__ACTIVITY__:
The entries below should be set down again exactly, with every picture left out.

Stored items from a collection:
- Opening Delimiter -

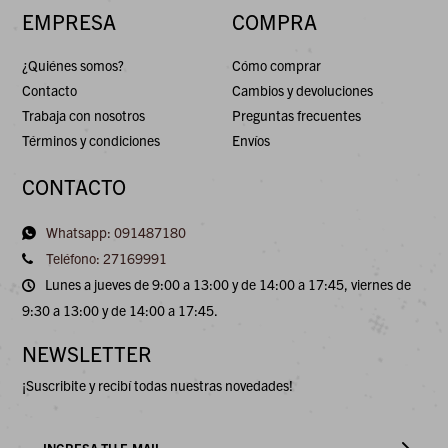
EMPRESA
COMPRA
¿Quiénes somos?
Cómo comprar
Contacto
Cambios y devoluciones
Trabaja con nosotros
Preguntas frecuentes
Términos y condiciones
Envíos
CONTACTO
Whatsapp: 091487180
Teléfono: 27169991
Lunes a jueves de 9:00 a 13:00 y de 14:00 a 17:45, viernes de
9:30 a 13:00 y de 14:00 a 17:45.
NEWSLETTER
¡Suscribite y recibí todas nuestras novedades!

- Closing Delimiter -

__YOUR RESPONSE__:
EMPRESA
COMPRA
¿Quiénes somos?
Cómo comprar
Contacto
Cambios y devoluciones
Trabaja con nosotros
Preguntas frecuentes
Términos y condiciones
Envíos
CONTACTO
Whatsapp: 091487180
Teléfono: 27169991
Lunes a jueves de 9:00 a 13:00 y de 14:00 a 17:45, viernes de
9:30 a 13:00 y de 14:00 a 17:45.
NEWSLETTER
¡Suscribite y recibí todas nuestras novedades!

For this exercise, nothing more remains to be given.